И маска вежливой отстраненности на лице его матери разлетелась на осколки.
– Если для того чтобы ты сдался властям, мне придется взять в осаду Скалистый, я это сделаю. Мое терпение закончилось, сын, – процедила леди Брайс. Над ее плотно стиснутыми в кулаки пальцами вспыхивали и гасли разноцветные искры. – Не хочешь думать о себе, подумай о нашем роде! Что будет с именем, когда тебя все же поймают с поличным? Твое отшельничество не может быть вечным. Лучше самому. Тихо и без скандала. Лекари многое умеют, со временем они тебе помогут.
– А пока я попиваю их настойки, вы будете наследницей. – Дамиан язвительно улыбнулся. – Неужели вам так хочется каждый месяц сидеть на совещании Совета магов и читать нудные бумаги, матушка?
– Это всего лишь досадная необходимость, сын. – Леди Брайс поджала губы. – Или считаешь, лучше слушать шепотки за спиной, что в совете заседает маг, сила которого давно готова избавить нас от Совета магов, как от ненужного органа?
Ну да, все для сына! Стать главой рода, занять место в совете магов… Кажется, я понимаю, почему Дамиан сказал, что матери с ним и Макс нет. Ее и нет. Она вся в наследстве и будущем собственном величии.
– А то, что у нашего рода два голоса в совете, вас, конечно же, не интересует? – Дамиан чуть вздернул бровь.
– Один, два… – Взгляд леди Брайс вильнул в сторону. – Не вижу разницы!
Зато я вижу.
Вот так поворот! Теперь ясно, отчего все дружно вцепились в Дамиана. Даже его собственная матушка! Любой в королевстве знает, что пять перекрещенных мечей на знаке главного ловца не просто так нарисованы. Главный ловец – пятый голос в Совете магов. Остальные четыре – у представителей других родов, включая моего отца. Но имелся еще один голос… Говорили, что его раз в тысячу лет король дарует тому роду, который более остальных послужил королевству.
Значит, у Брайсов целых два голоса…
И парочке лордов – моему родителю и фальшивому магистру – очень выгодно иметь обладателя этих голосов в друзьях. Тогда все, что им захочется, – буквально все, любой закон, любой указ, любое решение! – можно протащить через Совет магов и представить королю. Вот только Дамианом не очень-то покомандуешь. Но если упечь его подальше… Вряд ли леди Брайс будет тщательно вникать в то, за что ей посоветуют голосовать два уважаемых члена Совета магов.
Два жаждущих власти прохвоста!
– Доброго дня! – преувеличенно любезно поклонился Дамиан и зашагал к двери.
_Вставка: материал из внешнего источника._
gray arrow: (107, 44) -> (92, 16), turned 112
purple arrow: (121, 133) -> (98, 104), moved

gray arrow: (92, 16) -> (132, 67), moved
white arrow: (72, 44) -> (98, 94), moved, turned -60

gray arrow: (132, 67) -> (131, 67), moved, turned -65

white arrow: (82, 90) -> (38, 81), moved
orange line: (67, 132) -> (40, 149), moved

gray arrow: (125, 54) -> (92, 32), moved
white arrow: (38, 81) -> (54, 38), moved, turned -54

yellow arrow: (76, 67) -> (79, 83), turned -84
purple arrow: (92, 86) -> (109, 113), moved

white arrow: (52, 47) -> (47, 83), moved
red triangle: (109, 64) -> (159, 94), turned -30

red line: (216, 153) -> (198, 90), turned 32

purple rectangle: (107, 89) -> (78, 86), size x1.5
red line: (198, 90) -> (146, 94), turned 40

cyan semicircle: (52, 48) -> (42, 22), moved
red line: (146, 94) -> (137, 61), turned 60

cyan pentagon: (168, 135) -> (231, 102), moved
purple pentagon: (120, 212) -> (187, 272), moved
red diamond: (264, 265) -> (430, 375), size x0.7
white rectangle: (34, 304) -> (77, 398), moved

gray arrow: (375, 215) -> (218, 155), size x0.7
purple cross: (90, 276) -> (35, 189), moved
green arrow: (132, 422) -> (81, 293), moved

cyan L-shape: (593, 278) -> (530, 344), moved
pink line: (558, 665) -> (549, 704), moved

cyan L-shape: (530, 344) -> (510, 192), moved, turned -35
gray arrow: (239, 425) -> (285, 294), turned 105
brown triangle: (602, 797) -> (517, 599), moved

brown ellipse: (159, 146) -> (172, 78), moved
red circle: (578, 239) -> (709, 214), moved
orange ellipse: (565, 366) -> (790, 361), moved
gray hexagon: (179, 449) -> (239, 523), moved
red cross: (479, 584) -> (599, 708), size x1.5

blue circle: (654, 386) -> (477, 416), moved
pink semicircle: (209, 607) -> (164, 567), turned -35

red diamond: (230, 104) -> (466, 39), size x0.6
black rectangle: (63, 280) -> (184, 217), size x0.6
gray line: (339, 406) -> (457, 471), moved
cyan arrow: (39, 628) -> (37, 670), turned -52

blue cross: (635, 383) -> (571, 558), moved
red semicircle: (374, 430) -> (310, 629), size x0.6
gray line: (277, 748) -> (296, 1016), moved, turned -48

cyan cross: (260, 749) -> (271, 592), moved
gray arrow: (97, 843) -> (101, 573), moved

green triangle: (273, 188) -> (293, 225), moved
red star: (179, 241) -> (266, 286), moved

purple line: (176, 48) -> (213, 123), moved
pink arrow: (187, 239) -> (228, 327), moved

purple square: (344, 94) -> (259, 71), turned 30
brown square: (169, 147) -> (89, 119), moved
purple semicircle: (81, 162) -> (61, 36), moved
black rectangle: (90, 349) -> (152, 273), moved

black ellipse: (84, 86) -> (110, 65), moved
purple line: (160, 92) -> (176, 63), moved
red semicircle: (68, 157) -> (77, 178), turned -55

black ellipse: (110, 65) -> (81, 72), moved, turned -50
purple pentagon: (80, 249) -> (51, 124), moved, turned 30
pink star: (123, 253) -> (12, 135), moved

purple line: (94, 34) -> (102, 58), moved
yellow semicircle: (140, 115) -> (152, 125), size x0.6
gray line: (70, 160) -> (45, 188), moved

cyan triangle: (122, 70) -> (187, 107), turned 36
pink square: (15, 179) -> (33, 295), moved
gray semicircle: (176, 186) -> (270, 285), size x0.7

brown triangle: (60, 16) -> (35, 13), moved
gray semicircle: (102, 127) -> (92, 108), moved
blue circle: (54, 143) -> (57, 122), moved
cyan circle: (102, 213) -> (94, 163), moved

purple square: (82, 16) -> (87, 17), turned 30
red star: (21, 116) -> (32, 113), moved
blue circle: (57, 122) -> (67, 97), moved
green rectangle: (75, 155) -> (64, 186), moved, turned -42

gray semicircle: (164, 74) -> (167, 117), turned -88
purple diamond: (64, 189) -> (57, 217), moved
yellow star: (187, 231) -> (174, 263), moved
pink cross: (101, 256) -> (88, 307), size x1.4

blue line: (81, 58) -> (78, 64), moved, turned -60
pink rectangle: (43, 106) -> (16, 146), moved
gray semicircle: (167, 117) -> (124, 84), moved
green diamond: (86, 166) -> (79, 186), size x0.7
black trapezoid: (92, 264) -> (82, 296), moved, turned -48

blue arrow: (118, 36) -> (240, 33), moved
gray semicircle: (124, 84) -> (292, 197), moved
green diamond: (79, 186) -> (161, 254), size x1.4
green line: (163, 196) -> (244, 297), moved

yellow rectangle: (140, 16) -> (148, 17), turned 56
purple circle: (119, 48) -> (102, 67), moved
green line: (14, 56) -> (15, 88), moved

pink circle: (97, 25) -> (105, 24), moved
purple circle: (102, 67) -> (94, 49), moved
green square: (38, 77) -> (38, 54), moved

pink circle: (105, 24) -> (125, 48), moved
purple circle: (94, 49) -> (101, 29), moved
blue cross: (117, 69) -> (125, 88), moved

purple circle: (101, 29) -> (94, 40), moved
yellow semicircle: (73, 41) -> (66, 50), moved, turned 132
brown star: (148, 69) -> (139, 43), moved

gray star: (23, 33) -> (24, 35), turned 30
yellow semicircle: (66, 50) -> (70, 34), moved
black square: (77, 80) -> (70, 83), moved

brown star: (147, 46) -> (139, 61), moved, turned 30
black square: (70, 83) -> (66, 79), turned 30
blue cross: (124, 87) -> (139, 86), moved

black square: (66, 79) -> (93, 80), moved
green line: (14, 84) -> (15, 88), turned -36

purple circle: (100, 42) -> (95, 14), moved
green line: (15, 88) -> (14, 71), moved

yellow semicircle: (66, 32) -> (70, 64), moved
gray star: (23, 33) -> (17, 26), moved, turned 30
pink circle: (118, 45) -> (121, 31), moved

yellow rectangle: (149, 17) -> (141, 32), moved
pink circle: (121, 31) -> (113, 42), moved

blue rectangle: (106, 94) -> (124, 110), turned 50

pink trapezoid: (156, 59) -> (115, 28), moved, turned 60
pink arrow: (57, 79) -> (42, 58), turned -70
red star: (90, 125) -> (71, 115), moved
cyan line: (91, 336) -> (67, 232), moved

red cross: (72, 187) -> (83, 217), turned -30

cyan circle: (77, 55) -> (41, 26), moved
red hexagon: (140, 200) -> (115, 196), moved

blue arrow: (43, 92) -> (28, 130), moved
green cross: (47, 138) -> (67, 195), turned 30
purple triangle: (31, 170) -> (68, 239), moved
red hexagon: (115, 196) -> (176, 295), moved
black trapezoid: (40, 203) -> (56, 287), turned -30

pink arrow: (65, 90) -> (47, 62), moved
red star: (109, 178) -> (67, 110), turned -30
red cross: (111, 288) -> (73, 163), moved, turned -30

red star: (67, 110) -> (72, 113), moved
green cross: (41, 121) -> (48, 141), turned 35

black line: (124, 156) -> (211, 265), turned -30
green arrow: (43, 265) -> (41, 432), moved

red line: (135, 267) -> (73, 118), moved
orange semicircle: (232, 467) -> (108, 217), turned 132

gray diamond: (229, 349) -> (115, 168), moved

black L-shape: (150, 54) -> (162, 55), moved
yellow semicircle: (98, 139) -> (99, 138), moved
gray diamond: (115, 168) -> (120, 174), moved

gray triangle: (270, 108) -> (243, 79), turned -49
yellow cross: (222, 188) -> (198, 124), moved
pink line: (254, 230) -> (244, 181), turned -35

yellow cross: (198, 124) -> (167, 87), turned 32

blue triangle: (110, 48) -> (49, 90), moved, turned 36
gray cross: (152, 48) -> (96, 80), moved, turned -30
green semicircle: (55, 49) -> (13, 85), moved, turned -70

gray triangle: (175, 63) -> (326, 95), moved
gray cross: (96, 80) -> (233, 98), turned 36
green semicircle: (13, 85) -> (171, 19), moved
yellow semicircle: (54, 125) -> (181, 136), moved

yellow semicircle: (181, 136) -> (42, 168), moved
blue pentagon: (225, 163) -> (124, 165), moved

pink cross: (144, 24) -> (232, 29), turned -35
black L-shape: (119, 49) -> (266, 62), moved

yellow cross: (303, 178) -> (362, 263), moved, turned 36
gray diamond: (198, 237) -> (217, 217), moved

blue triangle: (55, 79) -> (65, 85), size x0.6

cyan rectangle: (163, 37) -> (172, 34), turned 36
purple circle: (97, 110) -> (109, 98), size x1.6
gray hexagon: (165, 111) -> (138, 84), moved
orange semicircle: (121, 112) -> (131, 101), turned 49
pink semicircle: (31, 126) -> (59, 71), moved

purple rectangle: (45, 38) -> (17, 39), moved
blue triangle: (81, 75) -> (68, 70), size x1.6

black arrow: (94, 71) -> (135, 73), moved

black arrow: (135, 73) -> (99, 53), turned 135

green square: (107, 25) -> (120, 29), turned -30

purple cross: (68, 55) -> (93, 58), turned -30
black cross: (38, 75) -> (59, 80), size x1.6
– Куда ты? – возмутилась его мать.
– Завтракать.
– Ты невозможен! – выпалила леди Брайс.
Змейка на ее руке зашипела. Иза зашипела в ответ, громко и от всей души. Змейка испуганно замолчала.
Тут же со стороны камина донеслось угрожающее рычание.
Выглянув из-за леди Брайс, я увидела ощетинившегося пса и… матушку. Та осторожно пятилась от камина, в пламени которого лежала стопка листов. Странно… Когда она пришла в мою комнату, в ее руках вроде не было никаких бумаг…
– Елия, мы уходим! – объявила леди Брайс и сжала в пальцах бусину.
– Рада тебя видеть, Ари, – мягко улыбнулась мне Елия.
– Хоть у кого-то радость, – буркнула леди Брайс, затаскивая ее на золотистую дорожку пути.
– Еще увидимся! – словно ниоткуда донесся матушкин голос.
Я растерянно смотрела, как на паркете тают золотистые песчинки. И пыталась понять, что стряслось с моей матерью. Столько лет она мною абсолютно не интересовалась, а теперь вдруг искренне радуется встрече и мечтает «забрать меня к себе»… Скоропостижно проснулась материнская любовь? Не верю. Ни капельки. Самое разумное, что пришло в голову: внезапное наследство, о котором я пока не знаю.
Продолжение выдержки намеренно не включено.